#### [ACTIVITY]
Taking the records line by line, how many lines contain the word "Package"? Answer with the number only.

[Dataset items]
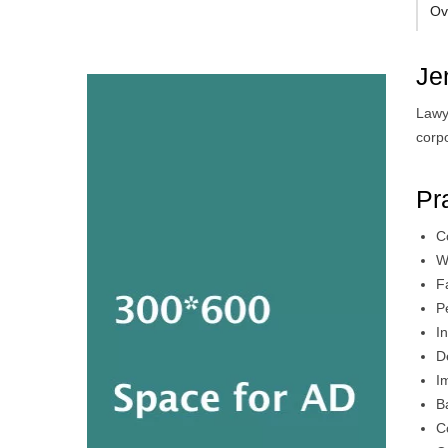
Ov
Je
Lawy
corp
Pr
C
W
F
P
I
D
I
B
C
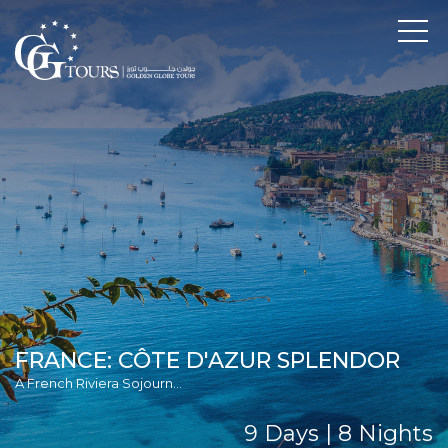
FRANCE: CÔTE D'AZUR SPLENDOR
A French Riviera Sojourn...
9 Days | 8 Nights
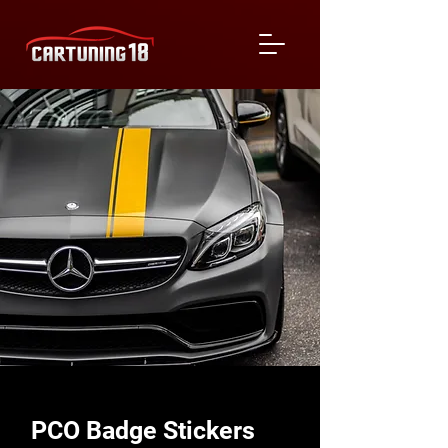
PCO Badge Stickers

==

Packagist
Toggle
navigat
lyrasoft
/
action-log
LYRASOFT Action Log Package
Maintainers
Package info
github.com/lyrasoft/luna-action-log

#### [EXERCISE RESULT]
2